Changes from M36 to M37

Core

* Deprecated `net.sf.okapi.common.Base64`, you should use [`java.util.Base64`](https://docs.oracle.com/javase/8/docs/api/java/util/Base64.html).
* Fixed [issue #739](https://bitbucket.org/okapiframework/okapi/issues/739): Code constructors are inconsistent
* Added `IFilter.stream()`, for convenience. This is mostly “syntactic sugar”, but allows one to write more “modern” code.

Steps

  • Microsoft Batch Translations

    • Fixed the case when a batch of events ended with skipped segments.
    • Implemented an option to add a prefix to the translation candidate text when copying it in the target. The option is not set by default. The text of the prefix can be specified.
  • External Command

    • Added support for the variables ${srcBCP47} and ${trgBCP47}.

Filters

  • HTML Filter (okf_html)

    • Updated the configuration files to make the filter aware of HTML 5 tags; also reviewed the existing tags and attributes.
      Potentially disruptive changes:
      • The value attribute of the option tag is not extracted anymore.

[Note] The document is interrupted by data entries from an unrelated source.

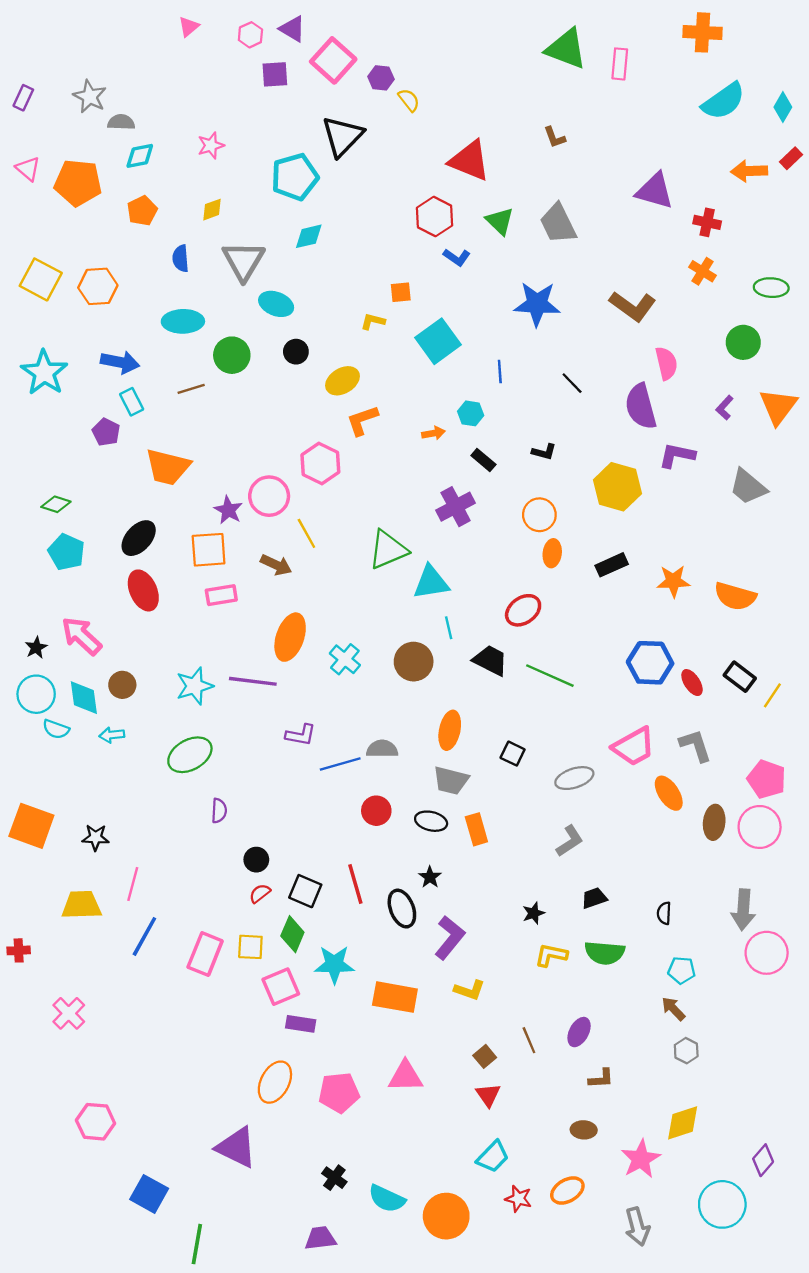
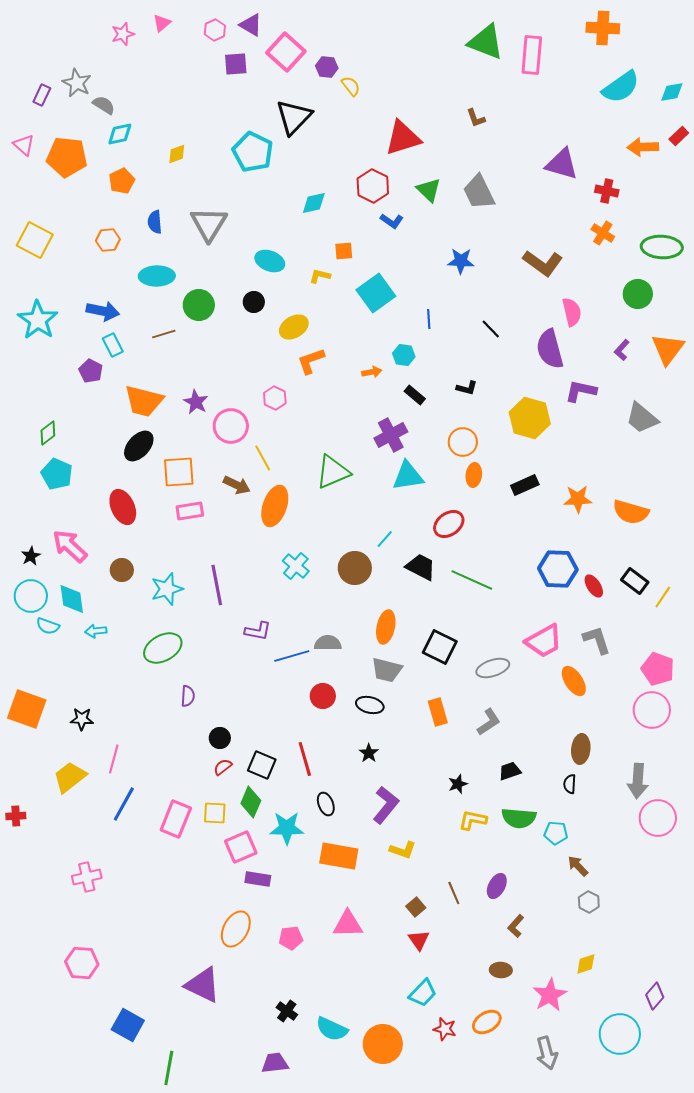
pink rectangle: (620, 64) -> (532, 55), size x1.4
purple rectangle: (23, 98) -> (42, 95), moved
cyan diamond: (783, 107) -> (672, 92), turned 50
gray semicircle: (121, 122) -> (104, 105), turned 30
pink star: (211, 145) -> (123, 34), moved
red triangle: (469, 161) -> (403, 138), turned -39
cyan pentagon: (295, 177) -> (253, 152), turned -30
yellow diamond: (212, 210) -> (177, 154), moved
cyan diamond: (309, 236) -> (314, 203), moved
orange hexagon: (98, 286) -> (108, 240), moved, size x0.7
green ellipse: (771, 288) -> (662, 247), size x1.4
cyan ellipse: (276, 304) -> (270, 261), moved
blue star: (537, 304) -> (461, 261), size x0.7
pink hexagon: (320, 463) -> (275, 398), size x0.7
green diamond: (56, 504) -> (48, 433), turned -55
purple star: (228, 510) -> (196, 402), moved
black ellipse: (139, 538) -> (139, 446), moved
cyan triangle: (431, 582) -> (408, 476), moved
cyan line: (449, 628) -> (385, 539), turned 54
orange ellipse: (290, 637) -> (275, 506), moved
purple line: (253, 681) -> (217, 585), turned 72
brown circle: (122, 685) -> (122, 570), moved
black square: (513, 754) -> (440, 647), size x1.6
brown ellipse: (714, 822) -> (581, 749), moved
orange rectangle: (476, 829) -> (438, 712), moved
yellow trapezoid: (82, 905) -> (70, 777), turned -36
black ellipse: (402, 909) -> (326, 804), moved, size x0.7
cyan pentagon: (682, 970) -> (556, 833), moved
pink cross: (69, 1013) -> (87, 877), moved, turned 32
brown L-shape: (601, 1079) -> (516, 926), turned 135
pink pentagon: (339, 1093) -> (291, 938), size x0.7
yellow diamond: (683, 1123) -> (586, 964), size x0.7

This was a bug. The value is not localizable, as it is supposed to be used to programatically determine what the selection was (server or client side). Translating it can break functionality. See the HTML spec.
      • The dd tags are now handled the same way as the li tags, meaning that empty dd tags get extracted
  • IDML Filter

    • Added a set of filter options to allow the filter to ignore kerning, tracking, and baseline shift properties within a configurable threshold, in order to improve segment quality by reducing tag noise. Issue #785.
  • JSON Filter

    • Addresses the enhancement request in issue #751. JSON Filter now produces the <note> elements (and the enclosing <notes> elements if XLIFF2 writer is used) in XLIFF from the key-value pairs where the key is listed in the new configuration item noteProductionKeys, which is a comman separated list of keys.
      Also added a new configuration item includeIts to XLIFF2 Writer. (The XLIFF 1.2 Writer has had the same option.) This appears as “Includes ITS markup when available.” in Options for XLIFF2 Writer on Rainbow.
  • Markdown Filter

    • Addresses issue #741: Replaced use of the FlexMark Front Matter parser for translating Metadata Headers with a configurable YAML subfilter.
      This improves the translatability of embedded YAML (such as, nested keys, keys with spaces, embedded Markdown or HTML inside key value pairs), as well as allowing for exclusion specific keys.
    • Addresses issue #737: Blank lines in the front YAML block are removed when merged
  • OpenXML Filter

    • Fixed issue #795: a crash that could occur when extracting external hyperlinks.
    • Fixed issue #794: a crash that could occur when extracting PPTX documents produced by LibreOffice.
    • Fixed issue #790: an improvement to the way shading style properties are exposed in code data.
    • Implemented Issue #780: a subfilter option that is applied to the contents of unstyled XLSX cell text.
    • Fixed issue #743: a file descriptor leak when checking for encrypted DOCX files.
    • Fixed issue #736: excluding hidden Powerpoint slides from translation by default, to be consistent with handling of other types of hidden text. Note: this change may cause problems merging kits produced with earlier versions of Okapi.
  • Abstract Markup Filter

    • Partially addresses issue #749: AbstractMarkupFilter no longer populates Code.outerData for runs of text that are both EXCLUDED and INLINE. Impacts all filters that use AbstractMarkupFilter (HTML, XmlStream etc.). This change manifests in the XLIFF output, for example:
      Original XML Format:
      <ph conref="2" translate="no"><?xm-replace_text Phrase?>;</ph>
      XLIFF Content Before:
      <ph id="2" ctype="x-ph">&lt;?xm-replace_text Phrase?></ph>
      XLIFF Content After Change:
      <ph id="2" ctype="x-ph"><ph conref="2" translate="no"><?xm-replace_text Phrase?></ph></ph>

Libraries

  • Translation

    • Changed the base implementation of batchQueryText() to use batchQuery() instead of query().